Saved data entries
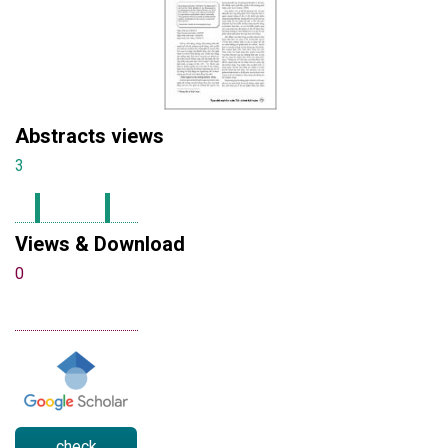
Abstracts views
3
Views & Download
0
check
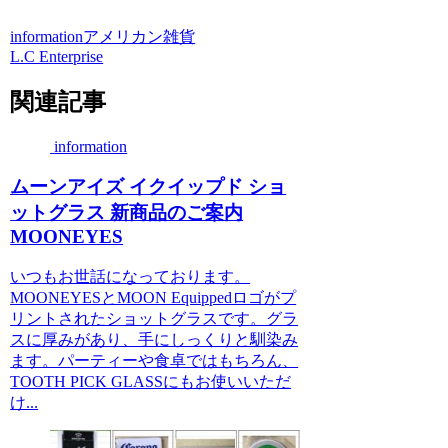
information
アメリカン雑貨
L.C Enterprise
関連記事
information
ムーンアイズ イクイップド ショ
ットグラス 新商品のご案内
MOONEYES
いつもお世話になっております。
MOONEYESとMOON Equippedロゴがプ
リントされたショットグラスです。グラ
スに厚みがあり、手にしっくりと馴染み
ます。パーティーや食卓ではもちろん、
TOOTH PICK GLASSにもお使いいただ
け...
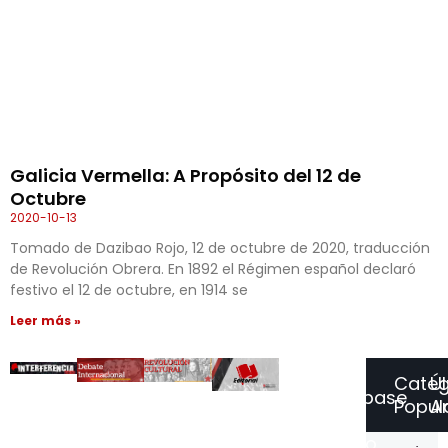
Galicia Vermella: A Propósito del 12 de
Octubre
2020-10-13
Tomado de Dazibao Rojo, 12 de octubre de 2020, traducción
de Revolución Obrera. En 1892 el Régimen español declaró
festivo el 12 de octubre, en 1914 se
Leer más »
Categ
Ú
Suscríbase
Popul
Ar
a
Nuestro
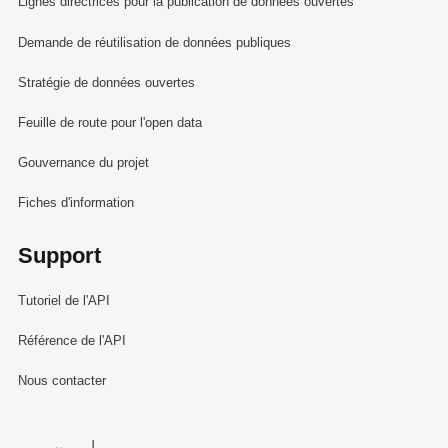
Lignes directrices pour la publication de données ouvertes
Demande de réutilisation de données publiques
Stratégie de données ouvertes
Feuille de route pour l'open data
Gouvernance du projet
Fiches d'information
Support
Tutoriel de l'API
Référence de l'API
Nous contacter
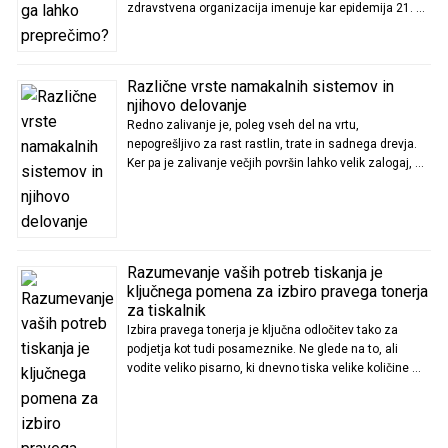
zdravstvena organizacija imenuje kar epidemija 21. …
Različne vrste namakalnih sistemov in
njihovo delovanje
Redno zalivanje je, poleg vseh del na vrtu,
nepogrešljivo za rast rastlin, trate in sadnega drevja.
Ker pa je zalivanje večjih površin lahko velik zalogaj, …
Razumevanje vaših potreb tiskanja je
ključnega pomena za izbiro pravega tonerja
za tiskalnik
Izbira pravega tonerja je ključna odločitev tako za
podjetja kot tudi posameznike. Ne glede na to, ali
vodite veliko pisarno, ki dnevno tiska velike količine …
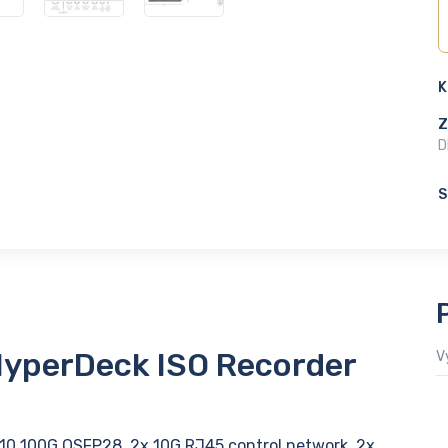
K
Z
D
S
perDeck ISO Recorder
V
10 100G QSFP28, 2x 10G RJ45 control network, 2x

# [Assignment]
When you transcribe the entries above, begin at their first line, end with the line containing "Ker pa je zalivanje", and copy each line exactly without any picture.

# [Task solution]
Abstracts views
3
Views & Download
0
check
information
アメリカン雑貨
L.C Enterprise
関連記事
information
ムーンアイズ イクイップド ショ
ットグラス 新商品のご案内
MOONEYES
いつもお世話になっております。
MOONEYESとMOON Equippedロゴがプ
リントされたショットグラスです。グラ
スに厚みがあり、手にしっくりと馴染み
ます。パーティーや食卓ではもちろん、
TOOTH PICK GLASSにもお使いいただ
け...
Galicia Vermella: A Propósito del 12 de
Octubre
2020-10-13
Tomado de Dazibao Rojo, 12 de octubre de 2020, traducción
de Revolución Obrera. En 1892 el Régimen español declaró
festivo el 12 de octubre, en 1914 se
Leer más »
Categ
Ú
Suscríbase
Popul
Ar
a
Nuestro
Lignes directrices pour la publication de données ouvertes
Demande de réutilisation de données publiques
Stratégie de données ouvertes
Feuille de route pour l'open data
Gouvernance du projet
Fiches d'information
Support
Tutoriel de l'API
Référence de l'API
Nous contacter
zdravstvena organizacija imenuje kar epidemija 21. …
Različne vrste namakalnih sistemov in
njihovo delovanje
Redno zalivanje je, poleg vseh del na vrtu,
nepogrešljivo za rast rastlin, trate in sadnega drevja.
Ker pa je zalivanje večjih površin lahko velik zalogaj, …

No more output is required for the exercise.